Matter, Rocks, and Hard Places
I grew up in coal-mining country—see the forthcoming Trouble for a fictional variant—so perhaps that influenced the Americana we were taught in school. "John Henry versus the Steam Drill" was pretty well-known to me and my contemporaries from childhood onward, the battle of man versus machine. This legend doesn't end joyfully, unlike most American stories of Great Men Doing Great Things. John Henry would have been smarter to not go up against such an opponent, but then we wouldn't have the (tragic) tale of a man facing an impossible task, and the promise of a machine that could ease all the troubles away... for the tunnel's owner, anyway. It's bad luck for the hired help.
I don't think we were being prepared for this particular world of LLMs and content-at-a-finger-press, but here we are. On reflection, there's a number of grim, accidental lessons of that story like "work hard, die anyway" or more bluntly, "capitalism kills." This is not a sweet sing-along for the kiddies. Also, it didn't leave me prepared to be both pick-swinger and drill-operator, at different points in my day.

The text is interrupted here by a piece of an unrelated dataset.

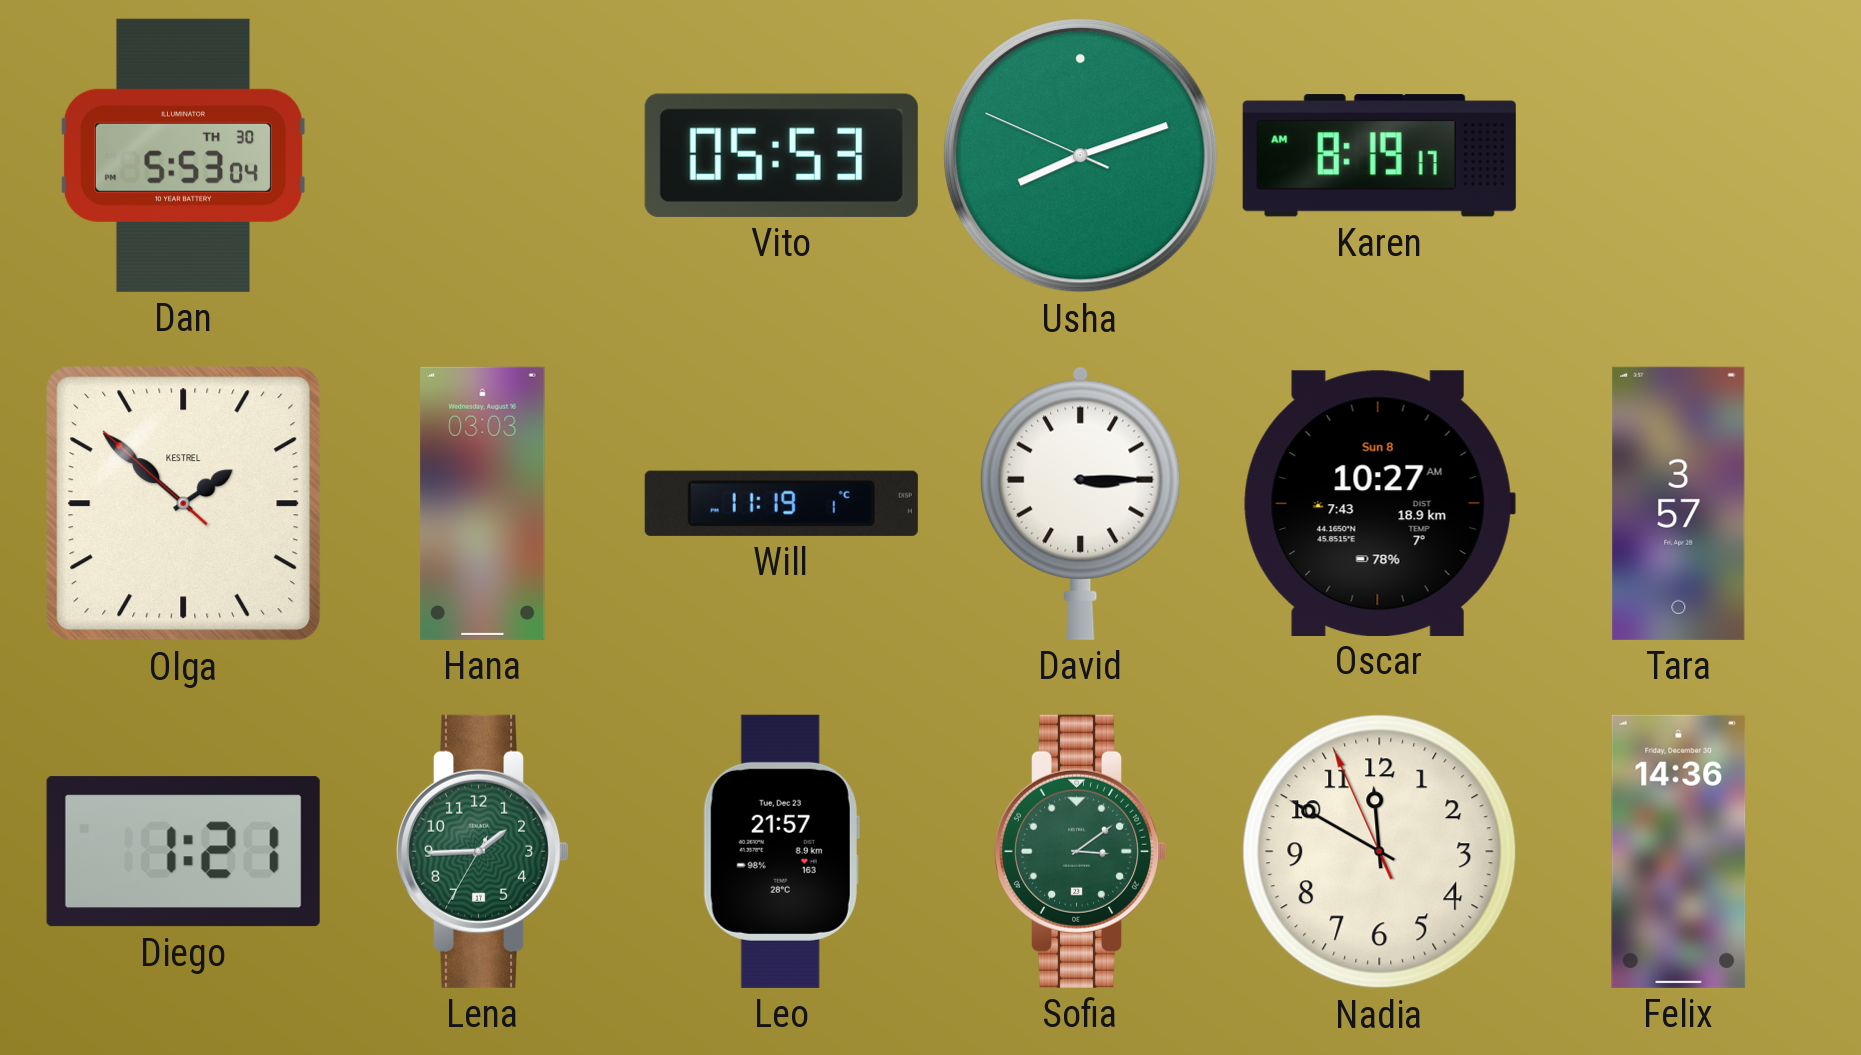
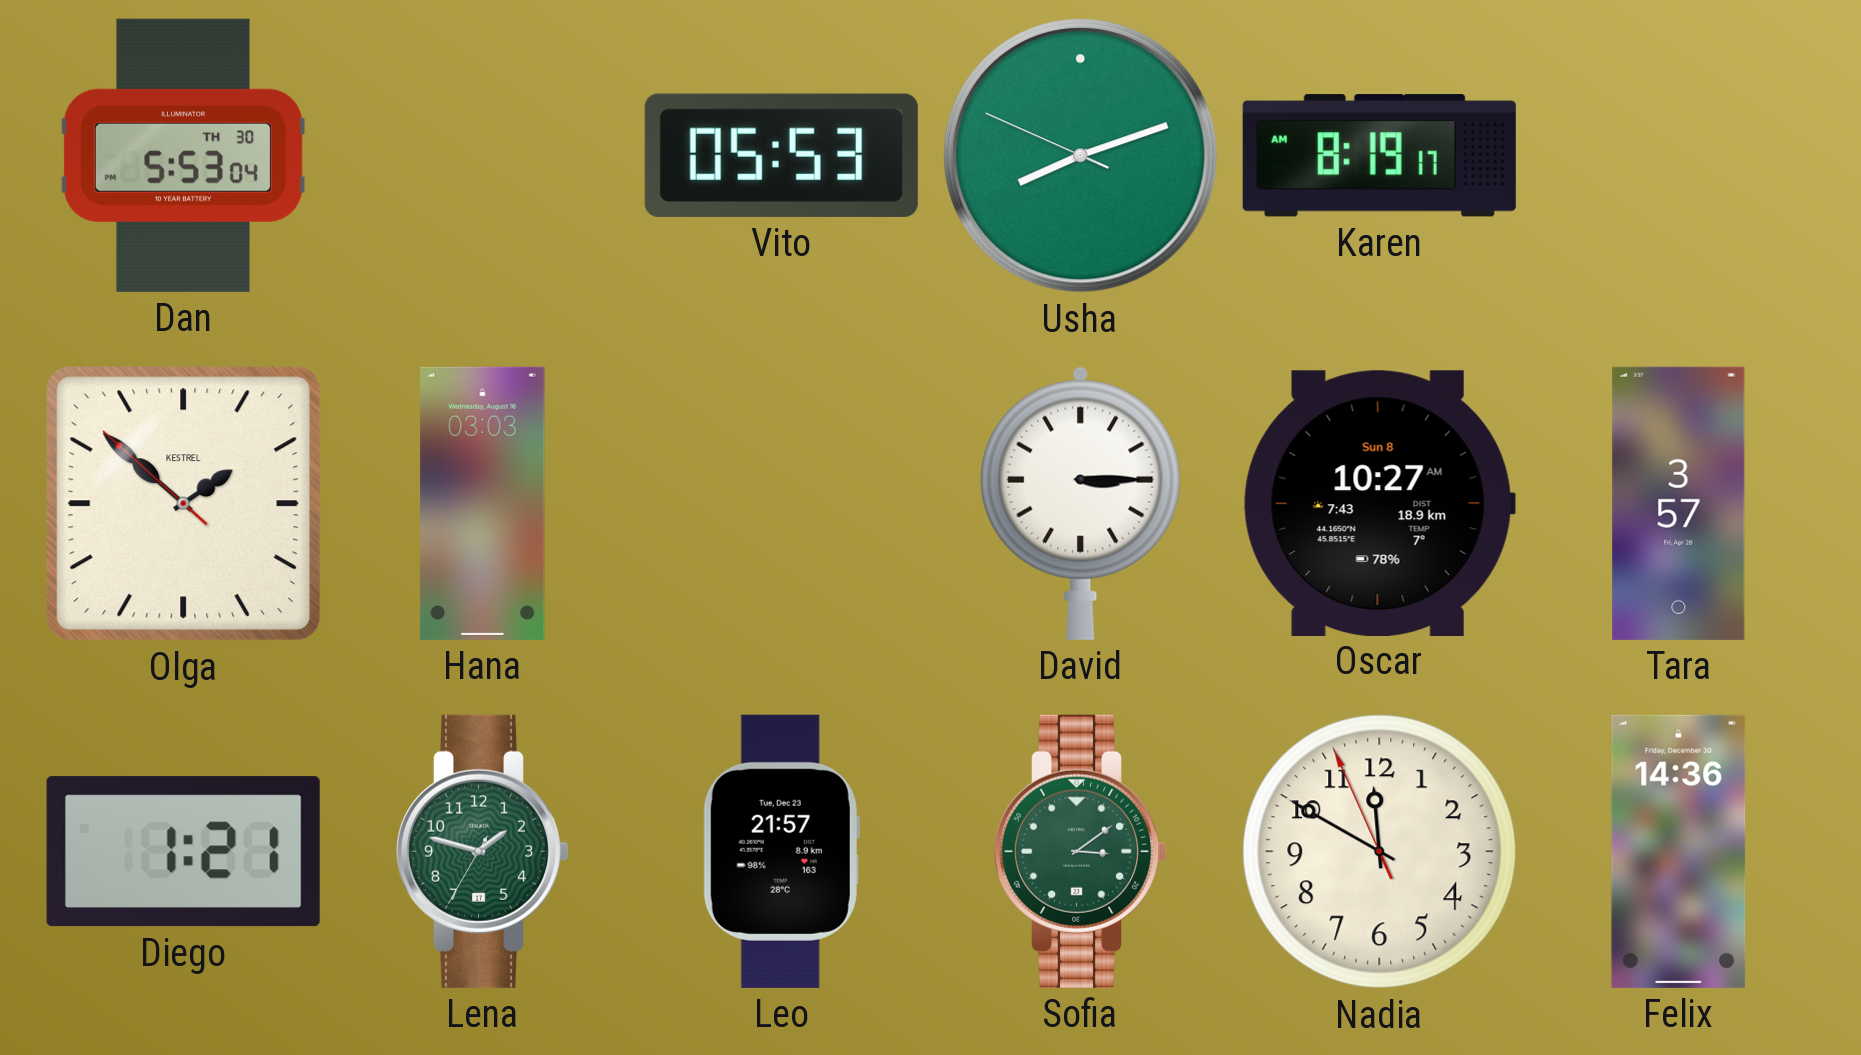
Will: 11:19 -> none
Lena: 1:44 -> 1:47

As much raging as I do against LLMs and models, in true-confession fashion, I'm also using them in my day job. And it's a matter of survival, this. All industries are being shaped and shaken by this change, and although I'm having a lot of dotcom-boom deja-vu (Webvan, anyone?) I can't afford to pretend, will, or wish this away. The drill's here, it's making a might racket, and pick-swingers better pay attention. It doesn't end well. I'm still wrapping my head around embracing a technology professionally while essentially rejecting it personally.
What I'm focusing on is (re)discovering what matters, what's important, and what I value. This is all a little in-touch-with-my-feelings Californian, but it is true. I actually don't mind firing up the LLMs at work, because what I'm doing at work is, well, digging tunnels. As proud as John Henry was, I doubt he genuinely loved the literal backbreaking labor of the act. Did he aspire to be a sculptor? A poet? A painter? We don't get to hear much about his personal life, just in his noble-yet-tragic end. I'm trying not for such a dramatic end. One lesson from the Covid-19 lockdown was how we affix value to our time, and the ways we prioritize our days. It's one of the (ongoing) reasons why office life looks and feels so different now. For a good while, everyone was forced to put down the drills and go home and try to stay sane. Bake, or write, or just exist for a while. And even five years later I don't think we're shaking that off.
Maybe I'll write an alternate-history story about what happened if LLMs rose, but a global pandemic did not. Would the people rise up, demanding that their work not be replaced by the technology? Would we still fight for it, or against it, up against the proverbial rock face? Would people push back against the shiny promises of the miracle machines? When pressed, what would we do?